High-quality data has the following properties:
- Fit for use — correct and complete.
- Proper representation of the real-world scenario to which it refers.
- It is usable, consistent, and accessible.
Data quality can be measured based on the following dimensions:
- Completeness: Is there any missing or unusable data?
- Conformity: Does the data conform to a standard format?
- Consistency: Are the data values providing consistent information or giving conflicting information?
- Accuracy: Is the data correct or out-of-date?
- Duplicates: Are the data records or attributes repeated where they should not be repeated?
- Integrity: Is the data referenceable or there are missing constraints?
There are two main characteristics that define data quality.
1. Data Usability
Usablility means the data can contribute relevant content required for a particular task. For example, data on customer age or location might contribute well to a customer retention program for the consumer packaged goods industry. However, data on weather or the soil quality of customer locations might not be usable for this retention activity. However, this weather or soil quality data might be useful for customers targeted for the floral industry. So, data usability correlates with its ability to drive action/insight for particular tasks, and it needs to be an accurate representation relevant to the work. When similar data is present at multiple locations such as different databases and data warehouses, they need to be synchronized to have the same representation of the data.
2. Data Quantity
Data quantity defines the amount of data required for an analysis. Estimating and assessing the data quantity at the beginning of a data quality initiative is crucial for the success of the program. Do we need too little or too much data? What is the number of observations? What are the drawbacks of not having much data? These are questions that can help us decide the tools and techniques required to drive the data quality initiative.

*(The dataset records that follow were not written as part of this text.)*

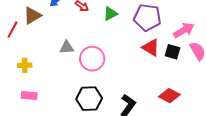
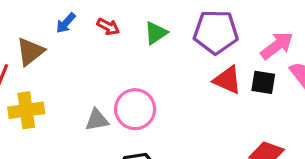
gray triangle: (67, 47) -> (97, 120), moved
yellow cross: (25, 65) -> (26, 110), moved, size x1.5

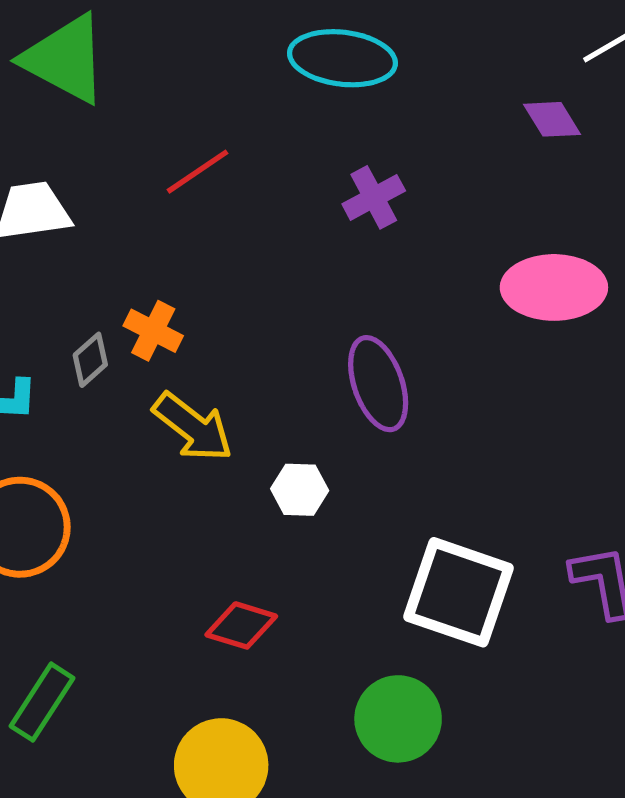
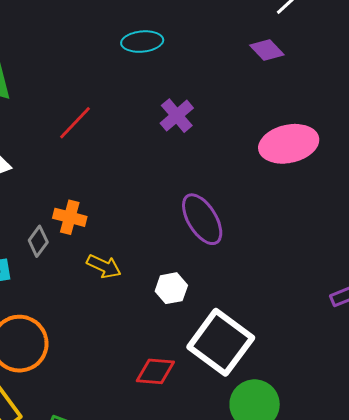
cyan ellipse: (342, 58) -> (142, 42), size x0.7
yellow arrow: (193, 427) -> (104, 266), size x0.7
white square: (459, 592) -> (221, 342), moved, turned 30

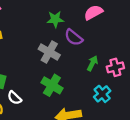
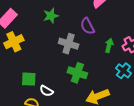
green star: (55, 19) -> (51, 16), moved
purple semicircle: (74, 37) -> (87, 26), turned 36

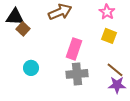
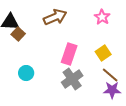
yellow square: (109, 36) -> (103, 53), moved, turned 35
gray cross: (77, 74) -> (72, 79), turned -30

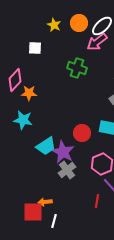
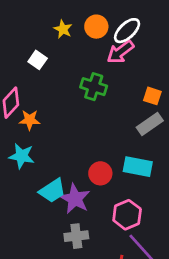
white square: (35, 48) -> (38, 60), turned 32
gray cross: (67, 170) -> (76, 236), moved, turned 30

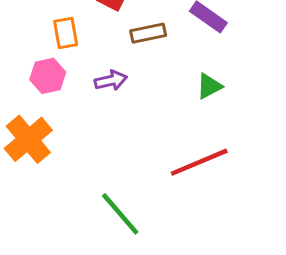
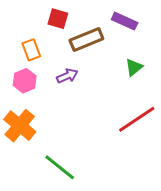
brown rectangle: (148, 33) -> (86, 39), size x1.4
green line: (120, 214) -> (60, 167), moved

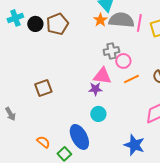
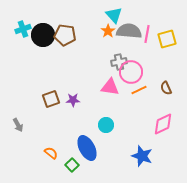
black circle: (35, 24) -> (43, 35), size x1.5
brown pentagon: (57, 24) -> (65, 35), turned 30
pink circle: (123, 61) -> (131, 72), size x1.5
purple star: (95, 89) -> (73, 100), moved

Manually inspecting the data to ensure fit for use is the best way to ensure data quality. This is possible when the data quantity is too small. However, with the volume of data we currently have, it is too high to rely solely on the manual process. To eliminate human error and reduce data inaccuracies, we have to depend on various technologies and techniques. We need to follow a data quality strategy to ensure the data is of high quality. There are different phases that provide the ability to manage, monitor, and improve data quality, as given below:
- Parsing and standardization: A process to extract pieces from data to validate if it follows a specific pattern. If it doesn’t fit the pattern, the data is formatted to provide consistent values.
- Generalized cleansing: A process to remove errors and inconsistencies in data.
- Matching: A process to compare, identify, or merge related entities across two or more sets of data.
- Profiling: A process to analyze the content of a dataset for validating the accuracy, consistency, and uniqueness of data.
- Monitoring: A process to continuously access and evaluate the data to ensure it is fit for the purpose.
- Enrichment: A process to enhance data quality by using data from various internal and external sources.